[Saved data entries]
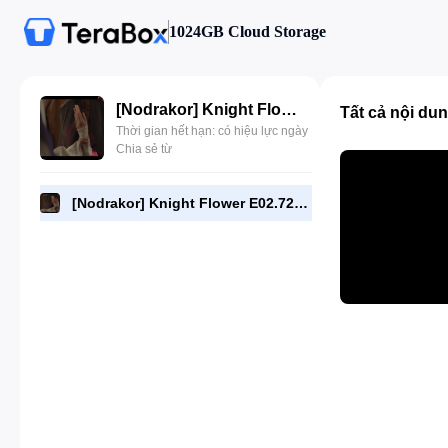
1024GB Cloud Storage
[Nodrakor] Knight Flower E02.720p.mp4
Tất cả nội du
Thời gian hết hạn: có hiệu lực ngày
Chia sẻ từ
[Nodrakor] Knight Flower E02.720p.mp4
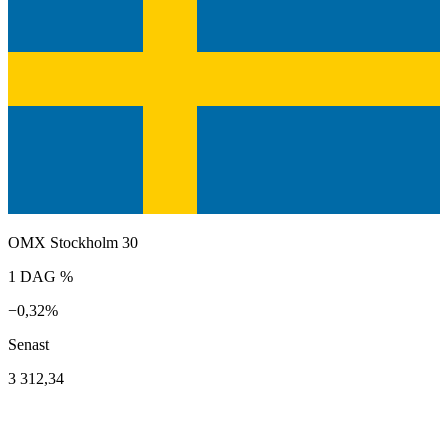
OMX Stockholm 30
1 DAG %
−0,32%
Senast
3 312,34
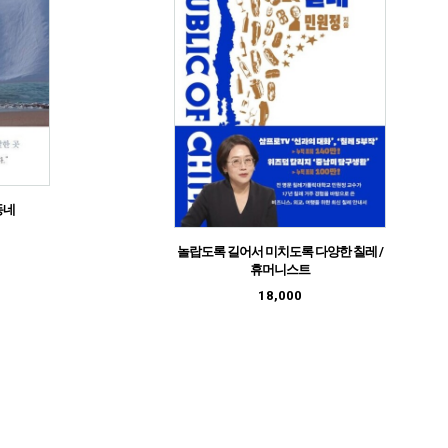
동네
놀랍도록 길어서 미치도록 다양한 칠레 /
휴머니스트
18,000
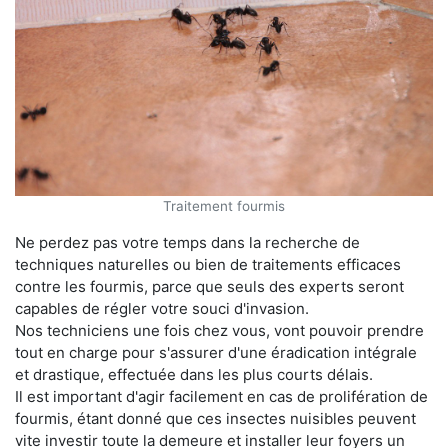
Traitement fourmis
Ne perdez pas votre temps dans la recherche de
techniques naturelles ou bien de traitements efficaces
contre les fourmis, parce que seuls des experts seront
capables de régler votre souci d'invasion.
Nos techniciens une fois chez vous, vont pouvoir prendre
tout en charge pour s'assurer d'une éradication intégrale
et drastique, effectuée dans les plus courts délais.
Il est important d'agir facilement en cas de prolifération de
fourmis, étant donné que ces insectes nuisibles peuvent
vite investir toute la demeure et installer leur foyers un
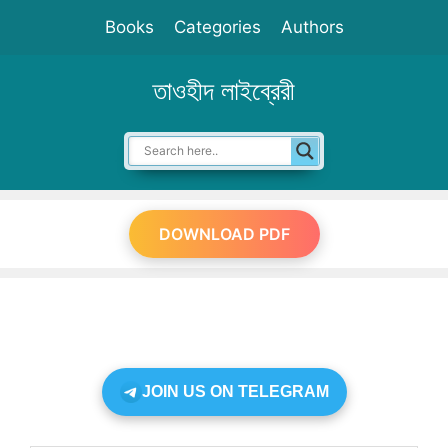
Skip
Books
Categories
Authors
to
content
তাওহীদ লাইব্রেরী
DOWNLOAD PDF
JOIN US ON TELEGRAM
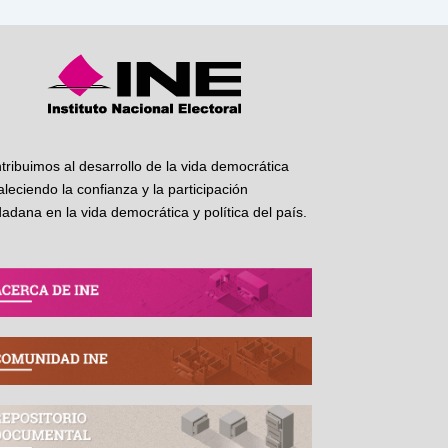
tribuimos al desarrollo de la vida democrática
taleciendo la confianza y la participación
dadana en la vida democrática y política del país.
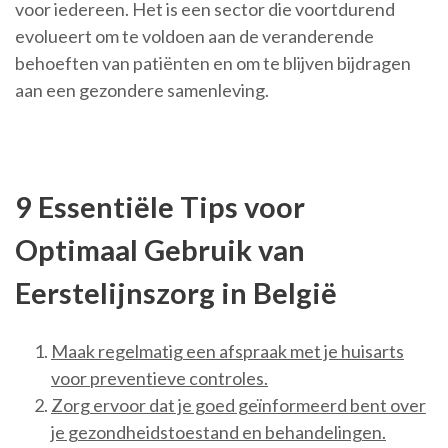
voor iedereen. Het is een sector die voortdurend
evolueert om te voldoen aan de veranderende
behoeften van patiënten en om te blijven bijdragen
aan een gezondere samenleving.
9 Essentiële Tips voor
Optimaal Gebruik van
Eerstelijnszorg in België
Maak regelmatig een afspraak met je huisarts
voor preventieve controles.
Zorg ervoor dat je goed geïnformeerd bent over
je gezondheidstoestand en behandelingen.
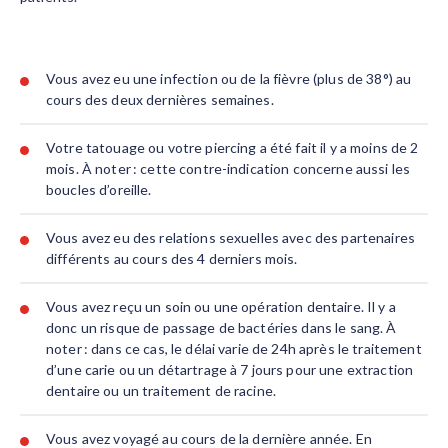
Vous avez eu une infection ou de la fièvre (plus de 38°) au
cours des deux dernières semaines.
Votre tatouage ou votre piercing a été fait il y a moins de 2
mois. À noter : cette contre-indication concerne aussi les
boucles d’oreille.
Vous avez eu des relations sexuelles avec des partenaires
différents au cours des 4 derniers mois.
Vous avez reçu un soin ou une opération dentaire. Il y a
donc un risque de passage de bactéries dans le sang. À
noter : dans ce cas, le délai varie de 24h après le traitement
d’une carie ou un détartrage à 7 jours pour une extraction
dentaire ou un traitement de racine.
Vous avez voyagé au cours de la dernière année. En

...

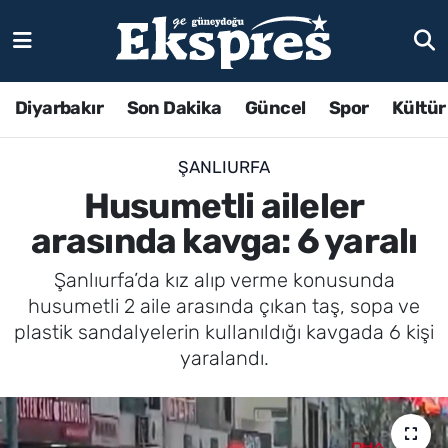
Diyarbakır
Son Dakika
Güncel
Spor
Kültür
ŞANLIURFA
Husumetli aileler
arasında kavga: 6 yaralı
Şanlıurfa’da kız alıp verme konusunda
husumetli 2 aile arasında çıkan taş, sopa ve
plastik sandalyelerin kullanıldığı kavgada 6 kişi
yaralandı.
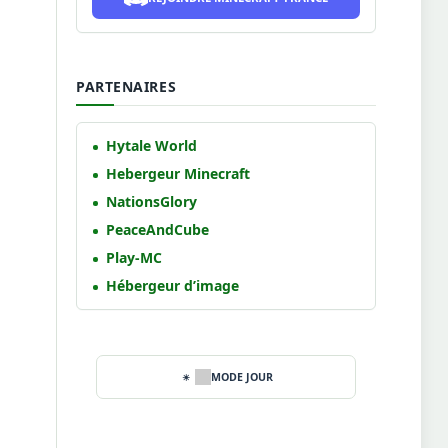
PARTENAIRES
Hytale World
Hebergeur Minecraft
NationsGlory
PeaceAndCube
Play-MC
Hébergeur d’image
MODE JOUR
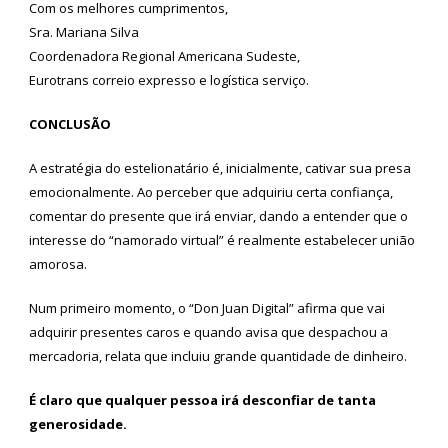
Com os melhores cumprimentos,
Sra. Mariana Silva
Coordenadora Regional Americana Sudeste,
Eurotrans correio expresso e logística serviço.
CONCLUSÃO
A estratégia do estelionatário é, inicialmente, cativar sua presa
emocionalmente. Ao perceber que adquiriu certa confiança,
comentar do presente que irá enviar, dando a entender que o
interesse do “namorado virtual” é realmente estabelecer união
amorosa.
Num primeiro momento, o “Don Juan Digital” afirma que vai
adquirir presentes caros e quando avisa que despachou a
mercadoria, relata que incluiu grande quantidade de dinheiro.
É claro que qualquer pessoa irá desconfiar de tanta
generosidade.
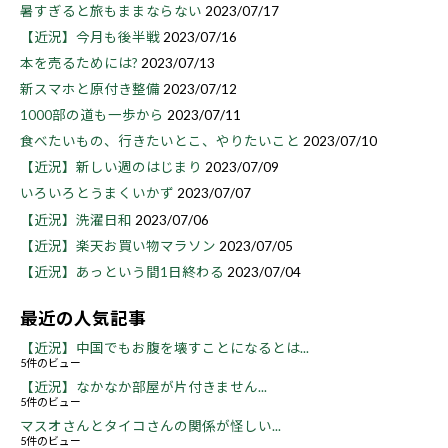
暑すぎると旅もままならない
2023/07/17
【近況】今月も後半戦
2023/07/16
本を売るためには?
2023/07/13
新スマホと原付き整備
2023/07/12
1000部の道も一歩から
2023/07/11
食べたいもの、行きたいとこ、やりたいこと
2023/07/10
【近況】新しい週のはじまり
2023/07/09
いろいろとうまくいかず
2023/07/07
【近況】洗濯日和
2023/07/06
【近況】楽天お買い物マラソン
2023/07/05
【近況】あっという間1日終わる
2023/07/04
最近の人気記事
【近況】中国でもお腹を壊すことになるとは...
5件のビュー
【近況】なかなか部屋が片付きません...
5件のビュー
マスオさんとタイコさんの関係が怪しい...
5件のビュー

Required action: Nothing but a number, please, for how many lines of the data hold "vida".

Written answer: 2